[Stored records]
---------------

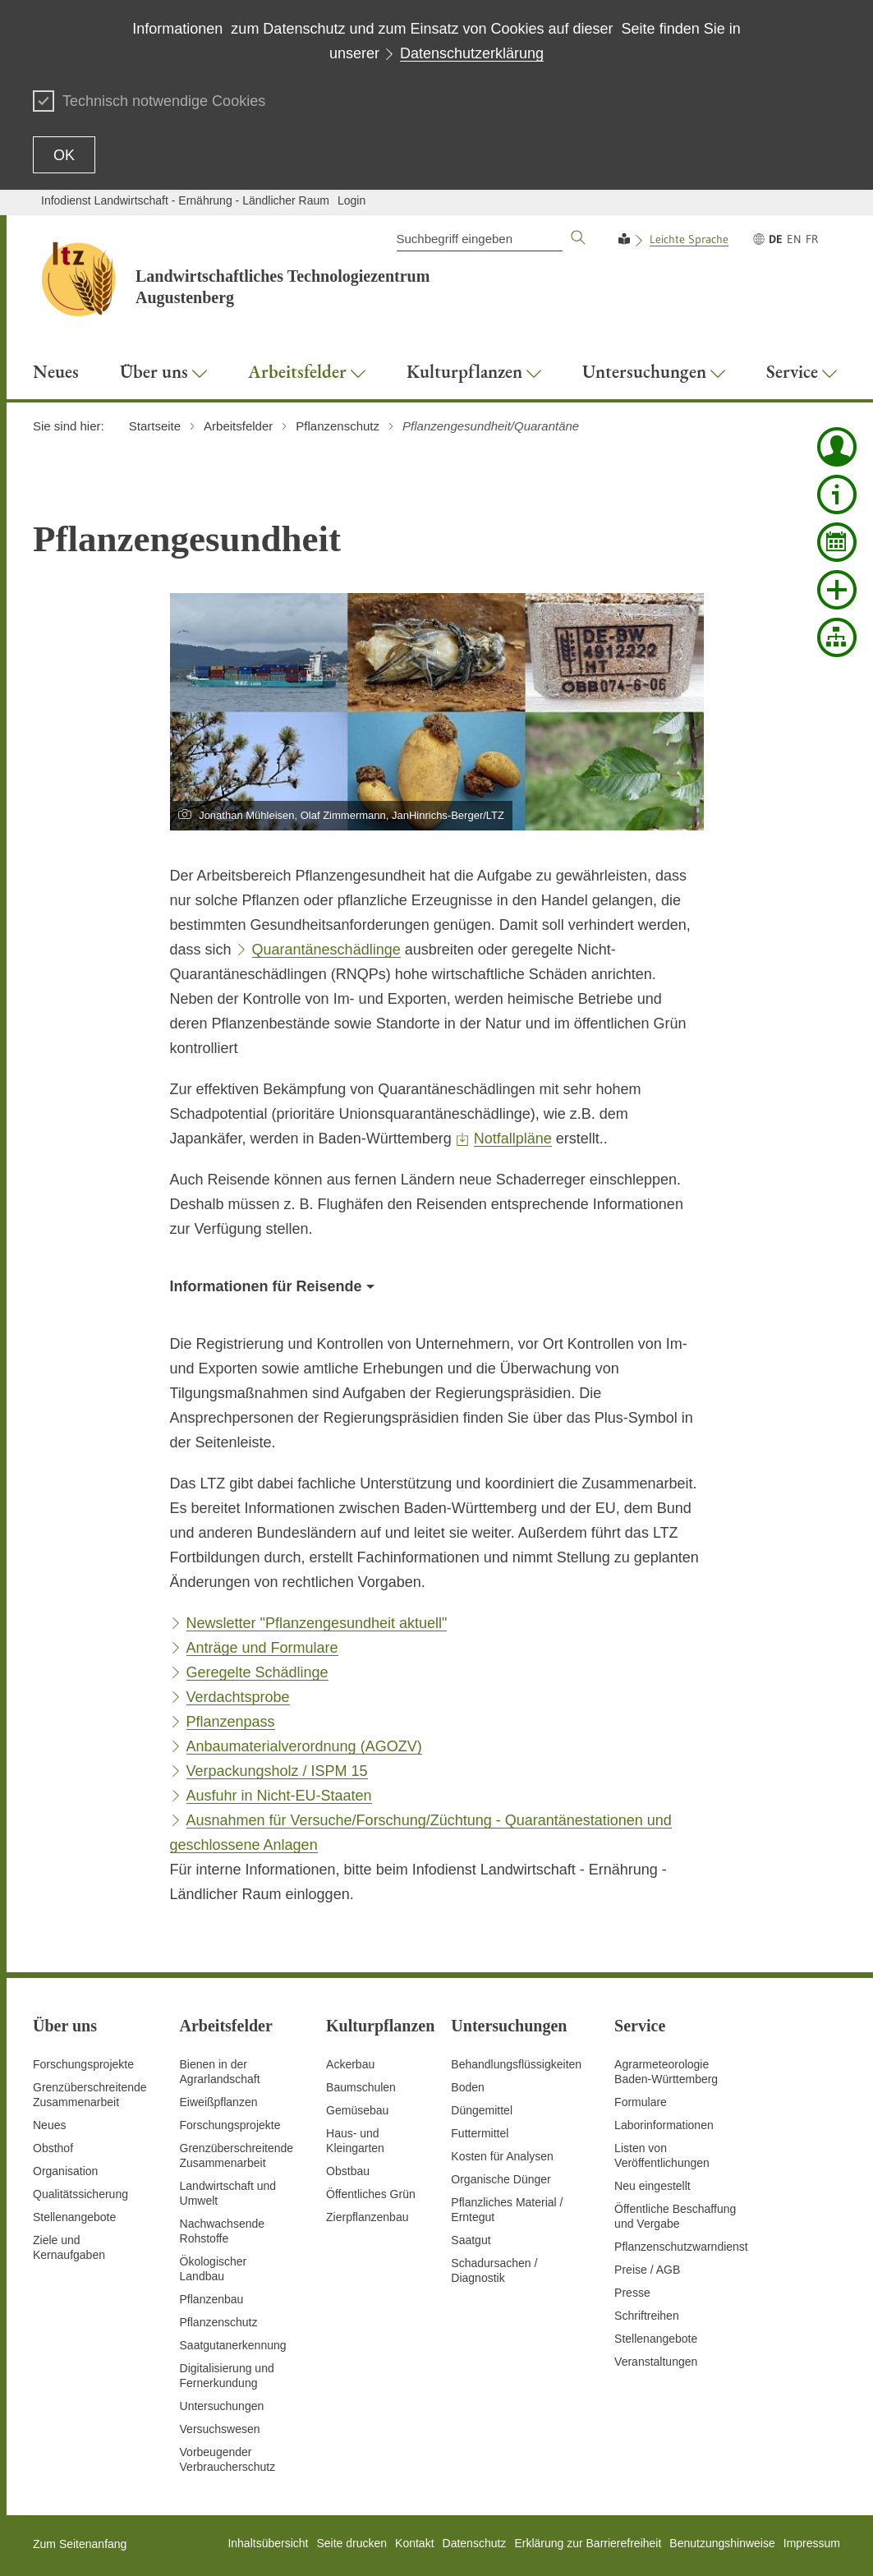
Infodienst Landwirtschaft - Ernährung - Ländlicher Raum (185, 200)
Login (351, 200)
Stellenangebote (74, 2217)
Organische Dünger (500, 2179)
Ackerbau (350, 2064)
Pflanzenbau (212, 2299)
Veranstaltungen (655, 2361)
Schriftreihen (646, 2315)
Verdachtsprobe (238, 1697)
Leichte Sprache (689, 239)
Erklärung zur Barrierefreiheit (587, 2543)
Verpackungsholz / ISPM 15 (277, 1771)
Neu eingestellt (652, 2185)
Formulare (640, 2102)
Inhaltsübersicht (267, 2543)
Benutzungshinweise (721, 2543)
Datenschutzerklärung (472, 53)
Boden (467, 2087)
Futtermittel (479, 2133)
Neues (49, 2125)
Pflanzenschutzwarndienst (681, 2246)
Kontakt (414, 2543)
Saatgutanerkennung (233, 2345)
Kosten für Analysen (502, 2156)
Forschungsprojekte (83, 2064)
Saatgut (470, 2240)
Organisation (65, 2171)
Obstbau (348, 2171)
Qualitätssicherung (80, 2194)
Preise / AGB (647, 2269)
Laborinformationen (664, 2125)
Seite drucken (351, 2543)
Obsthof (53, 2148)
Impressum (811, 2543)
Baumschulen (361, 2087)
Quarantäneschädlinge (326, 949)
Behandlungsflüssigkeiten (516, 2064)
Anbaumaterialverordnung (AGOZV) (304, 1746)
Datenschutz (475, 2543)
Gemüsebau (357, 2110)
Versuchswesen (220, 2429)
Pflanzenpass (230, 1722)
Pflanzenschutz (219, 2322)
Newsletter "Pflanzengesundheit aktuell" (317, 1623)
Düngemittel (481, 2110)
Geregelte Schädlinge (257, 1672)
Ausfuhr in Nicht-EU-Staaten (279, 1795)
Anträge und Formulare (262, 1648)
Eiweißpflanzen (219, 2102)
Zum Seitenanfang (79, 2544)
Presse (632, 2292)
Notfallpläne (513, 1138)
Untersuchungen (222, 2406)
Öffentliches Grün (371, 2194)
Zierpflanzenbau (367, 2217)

---------------

- WORK INSTRUCTIONS -
Print once more, exactly, the lines that start at the top of the records above and end at the line with "Verpackungsholz / ISPM 15 (277, 1771)", skipping all pictures.

- RESPONSE TO THIS EXERCISE -
Infodienst Landwirtschaft - Ernährung - Ländlicher Raum (185, 200)
Login (351, 200)
Stellenangebote (74, 2217)
Organische Dünger (500, 2179)
Ackerbau (350, 2064)
Pflanzenbau (212, 2299)
Veranstaltungen (655, 2361)
Schriftreihen (646, 2315)
Verdachtsprobe (238, 1697)
Leichte Sprache (689, 239)
Erklärung zur Barrierefreiheit (587, 2543)
Verpackungsholz / ISPM 15 (277, 1771)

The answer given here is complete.